For instance? "In my [2017] draft class, there were a couple hundred pitchers [actually 192] taken before me," Ober cited, "and only eight have a better WAR than me now."

Entirely true and, it should be noted, five of those were drafted with a top-50 pick. Ober? The Twins took him with the 346th pick.

Here's another Ober number: How many runs has he given up this spring? No, wait, how many hits? Or even better: How many runners has he given up to reach second base?

"That would be zero," the 6-9 righthander said with a smile. And while it's admittedly a minuscule sample size of only three innings in two Grapefruit League starts against the Phillies and Blue Jays, it's true, Ober said, "that I feel about as good as I ever have right now. I'm really locked in."

But here's where the numbers turn on him. One of the reasons he's so focused, Ober admits, is a number he's been wrestling with for nearly two months: six.

That's how many healthy, experienced starting pitchers the Twins have on their roster this spring, veterans who have a legitimate claim on a spot in the starting rotation. Six, counting Ober — or one more than necessary at any given time.

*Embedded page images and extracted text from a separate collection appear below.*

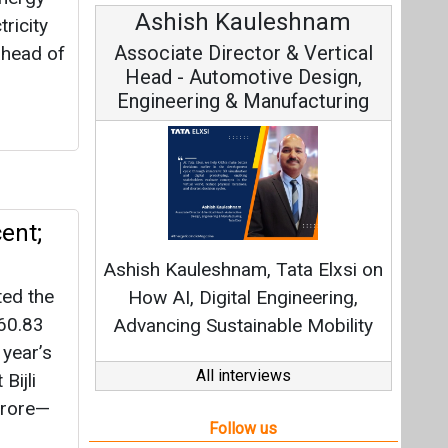
Avinash Hiranandani
tricity
Vice Chairman and MD
ahead of
Continuous Innovation is
ent;
Fundamental to RenewSys’ Growth
Strategy: Avinash Hiranandani
ted the
 60.83
All interviews
 year’s
Bijli
Follow us
crore—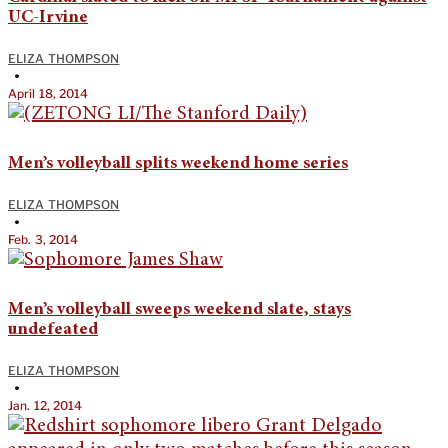
UC-Irvine
ELIZA THOMPSON
•
April 18, 2014
Men’s volleyball splits weekend home series
ELIZA THOMPSON
•
Feb. 3, 2014
Men’s volleyball sweeps weekend slate, stays
undefeated
ELIZA THOMPSON
•
Jan. 12, 2014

Since Sonny Gray, Kenta Maeda, Tyler Mahle and Pablo Lopez are established pros with expensive contracts, and since Joe Ryan was the most reliable and consistent starter the Twins had last year, Ober understands who won't have a job if everyone remains healthy this spring.

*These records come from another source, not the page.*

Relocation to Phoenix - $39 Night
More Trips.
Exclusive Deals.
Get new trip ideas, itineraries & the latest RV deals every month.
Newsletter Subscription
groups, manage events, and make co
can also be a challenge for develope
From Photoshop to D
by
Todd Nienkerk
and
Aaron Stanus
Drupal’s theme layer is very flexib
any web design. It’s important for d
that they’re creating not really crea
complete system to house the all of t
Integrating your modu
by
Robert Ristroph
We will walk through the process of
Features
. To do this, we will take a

Not that the Twins want him to dwell on that.

"The reality is, those things work themselves out. Pitch well, pitch consistently, you'll get your opportunities, don't worry," said Derek Falvey, the Twins president of baseball operations. "We told Bailey to control what he can control. We really like what he's doing."

Rather than let his situation depress him, Ober has used the very real prospect of more time at Class AAA St. Paul as jet fuel, motivating his every weight lift, every conditioning run and especially every pitch on the mound.

"I always have motivation. I take everything with me out there. I wear it on my sleeve. I've got [two] kids to put food on the table for," said Ober, who will pitch Tuesday against the Pirates. "Every step of the way, people have doubted me. I've never been a prospect."

He is now, after an encouraging 20-start rookie season in 2021, and a ferocious four-start September in 2022, when he returned from a severe groin injury to post a 2.01 ERA in 22⅓ dominating innings, with a 22-4 strikeout-to-walk ratio. In his first big-league start after 3½ months on the injured list, the Twins, partially out of desperation, handed him a critical assignment: Shut down the Guardians in the opener of their AL Central showdown.

Ober responded with five shutout innings, giving up only one hit to a hot Cleveland team in front of its amped-up sellout crowd.

"Probably one of the biggest games I've ever been a part of," Ober said, though the Twins wound up losing 4-3 as their season slipped away. "It's what you dream about."

The lesson the Twins took from that disappointing weekend, though, wasn't that Ober could rise to the occasion, it was that they needed more depth to cover their inevitable injuries. So in January, they swapped Luis Arraez for Lopez, in effect bumping Ober from the rotation again.

"I love Pablo, he's a great guy and he's going to help this team a lot. I totally understand why they did it," Ober said. "I just have to keep telling myself, I'm going to be here at some point. And I know I can perform when I am. So I just have to keep going, keep getting better."

He's doing so by changing his workout regimen in an effort to increase his velocity — his fastball averaged 91.5 last season, but has consistently been around 93 this spring — and reduce the risk of re-injuring his groin. "It's more training stuff, a little bit more cardio. Instead of slower-paced heavy lifts, it's more fast-paced, either jumps or quick squats," Ober said. "I've been putting in the work and hope it shows up on the field."

Whether that's Target Field or CHS Field is yet to be determined. Just in case, maybe Ober should keep focusing on those zeroes, not six.

"That sounds like a pretty good plan," Ober said.